Menu

Vize

Tomas Knap Mifeet

ODCleanStore - SW Project Proposal

Supervisor: Tomáš Knap (tomas.knap@mff.cuni.cz)
Team members: 5 students (Jakub Daniel, Petr Jerman, Jan Michelfeit, Dušan Rychnovský, Tomas Soukup)
Language: Java
OS: Windows 7 / Windows Server 2008 / Linux

Motivation

The advent of Linked Data [1,2] in the recent years accelerates the evolution of the Web into a giant information space where the unprecedented volume of resources will offer to the information consumer a level of information integration and aggregation that has up to now not been possible. Consumers can now 'mashup' and readily integrate information for use in a myriad of alternative end uses. Indiscriminate addition of information can, however, come with inherent problems such as (1) the provision of poor quality, (2) inaccurate, (3) irrelevant, or (4) fraudulent information. All will come with an associate cost which will ultimately affect decision making, system usage and uptake.

The ability to assess the quality of information on the Web, thus, presents one of the most
important aspects of the information integration on the Web and will play a fundamental role in the continued adoption of Linked Data principles [2].

Goal of the Project

The goal of the project is to built a Java Web application which will clean, link, and score incoming RDF data and provide aggregated and integrated views on the data to Linked Data consumers. The application will have graphical user interface for application administration. The main parts of the application are:

Data Storage
The application will store the incoming data, together with its metadata, to Openlink Virtuoso [3], the most popular RDF storage with a solid support. This task requires configuring the Openlink Virtuoso database and setting up/building mechanisms (e.g. web services, JAR libraries) to communicate with the storage (to store/retrieve the data). We will use two important data spaces - to store the incoming data (dirty database) and to store clean data (clean database).
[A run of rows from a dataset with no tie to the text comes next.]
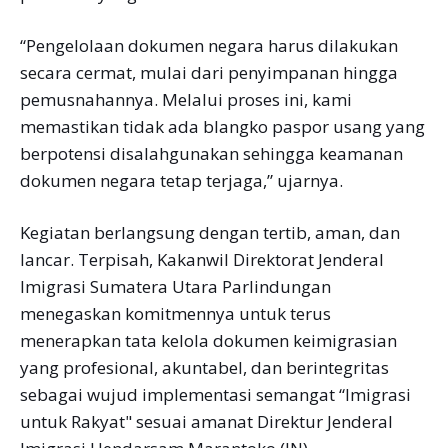
“Pengelolaan dokumen negara harus dilakukan
secara cermat, mulai dari penyimpanan hingga
pemusnahannya. Melalui proses ini, kami
memastikan tidak ada blangko paspor usang yang
berpotensi disalahgunakan sehingga keamanan
dokumen negara tetap terjaga,” ujarnya.
Kegiatan berlangsung dengan tertib, aman, dan
lancar. Terpisah, Kakanwil Direktorat Jenderal
Imigrasi Sumatera Utara Parlindungan
menegaskan komitmennya untuk terus
menerapkan tata kelola dokumen keimigrasian
yang profesional, akuntabel, dan berintegritas
sebagai wujud implementasi semangat “Imigrasi
untuk Rakyat" sesuai amanat Direktur Jenderal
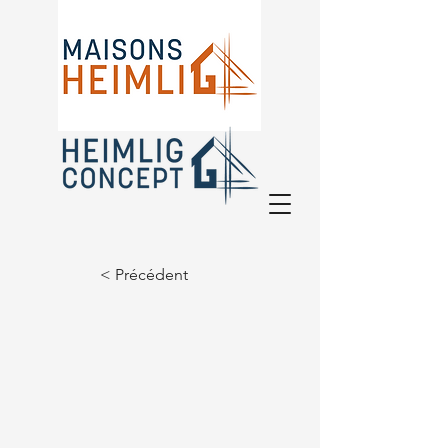
Depuis plus de 30 ans à vos côtés
< Précédent
!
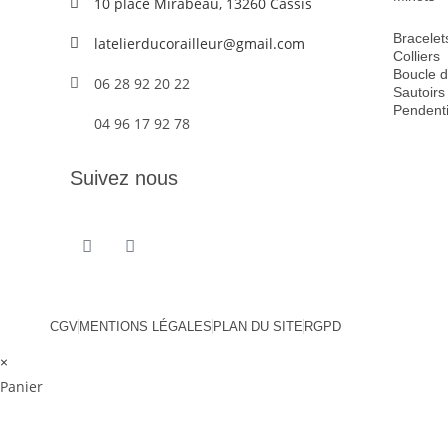
10 place Mirabeau, 13260 Cassis
Bracelet
latelierducorailleur@gmail.com
Colliers
Boucle d’
06 28 92 20 22
Sautoirs
Pendenti
04 96 17 92 78
Suivez nous
CGV
MENTIONS LÉGALES
PLAN DU SITE
RGPD
×
Panier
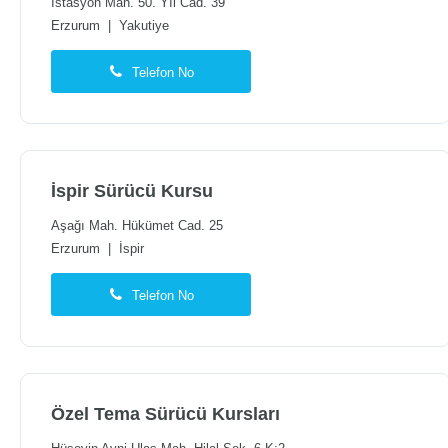
İstasyon Mah. 50. Yıl Cad. 39
Erzurum
|
Yakutiye
Telefon No
İspir Sürücü Kursu
Aşağı Mah. Hükümet Cad. 25
Erzurum
|
İspir
Telefon No
Özel Tema Sürücü Kursları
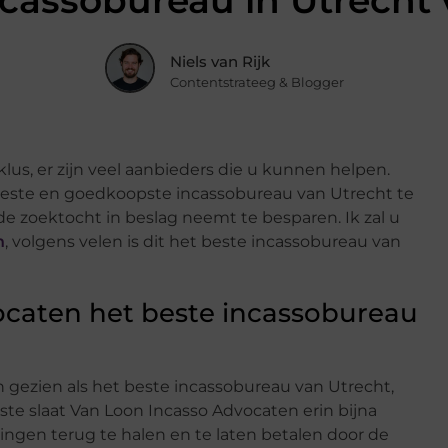
cassobureau in Utrecht 
Niels van Rijk
Contentstrateeg & Blogger
lus, er zijn veel aanbieders die u kunnen helpen.
t beste en goedkoopste incassobureau van Utrecht te
 de zoektocht in beslag neemt te besparen. Ik zal u
n
, volgens velen is dit het beste incassobureau van
caten het beste incassobureau
gezien als het beste incassobureau van Utrecht,
rste slaat Van Loon Incasso Advocaten erin bijna
ingen terug te halen en te laten betalen door de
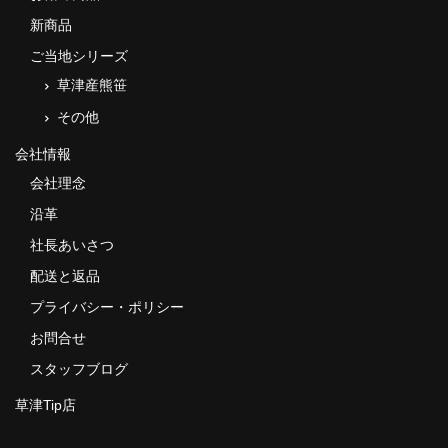
新商品
ご当地シリーズ
草津産熊笹
その他
会社情報
会社理念
沿革
社長あいさつ
配送と返品
プライバシー・ポリシー
お問合せ
スタッフブログ
草津Tip店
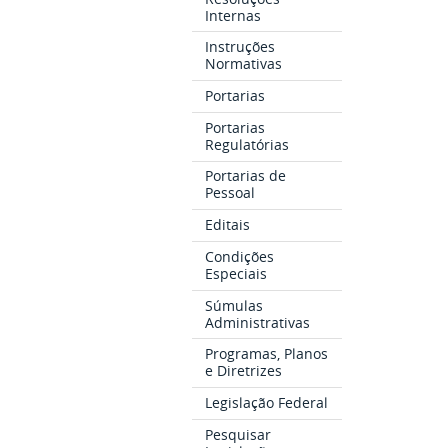
Internas
Instruções
Normativas
Portarias
Portarias
Regulatórias
Portarias de
Pessoal
Editais
Condições
Especiais
Súmulas
Administrativas
Programas, Planos
e Diretrizes
Legislação Federal
Pesquisar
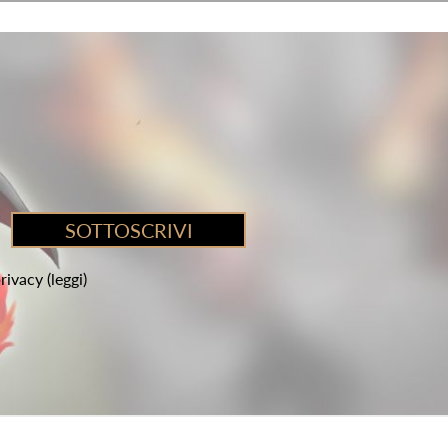
privacy
(leggi)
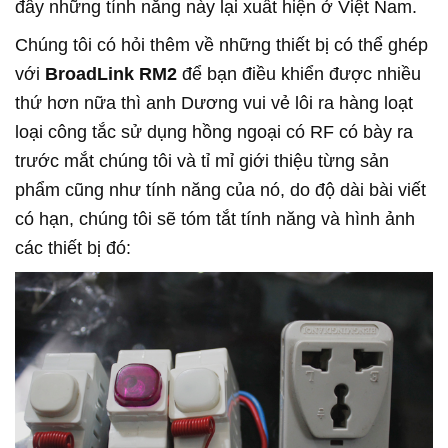
đây những tính năng này lại xuất hiện ở Việt Nam.
Chúng tôi có hỏi thêm về những thiết bị có thể ghép
với
BroadLink RM2
để bạn điều khiển được nhiều
thứ hơn nữa thì anh Dương vui vẻ lôi ra hàng loạt
loại công tắc sử dụng hồng ngoại có RF có bày ra
trước mắt chúng tôi và tỉ mỉ giới thiệu từng sản
phẩm cũng như tính năng của nó, do độ dài bài viết
có hạn, chúng tôi sẽ tóm tắt tính năng và hình ảnh
các thiết bị đó:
Cleaning and scoring the data (Error Localization component)
The application will check whether the incoming data conform with:

  • the ontology used to describe these data
  • custom policies defined for all the data described by that ontology
  • custom policies defined for the data coming from a particular data source.

Based on that, we correct syntactical errors, score the incoming data and either send the data to the clean database, or drop the data. We will also provide several sample sets of policies applicable to real world data sources.

Linking the data (Object Identification & Record Linkage Component)
Since the same resources can be identified by various URIs (and often are), the application will support specification of rules, which will apply to the incoming resources and try to reveal whether the new incoming resource represents a new concept (not already involved in the clean database) or a concept already involved in the clean database; in the latter case, the application will create a link specifying that the given two resources are representing the same concept. The component will also support creation of arbitrary types of links between resources. We will use Silk engine [4] and its specification language [5] to specify the policies.

Providing data (Query Execution & Conflict Resolution Component)
The main purpose of the project is to provide data aggregated from various sources and according to consumers' needs.

Data consumers can retrieve data about resources via URI identifiers of these resources (see Linked Data principles) or by specifying keywords. The response contains all the data known about the relevant resource, together with provenance metadata (who created it, when etc.) and with a score based on the results of the Error Localization component and the aggregated score of the particular data source.

When the data are retrieved and prepared for the consumer, we do solve conflicts among the data (various sources may provide conflicting values for the same RDF properties) by the preferred conflict resolution policy, which can be specified by the consumer; otherwise, we will use default conflict resolution policies. The conflicts will be precomputed in the database or computed on the fly.

Consumers can also query the application using SPARQL query language. In this case, however, the information about metadata and data quality scores may be limited and the conflict resolution won't be supported.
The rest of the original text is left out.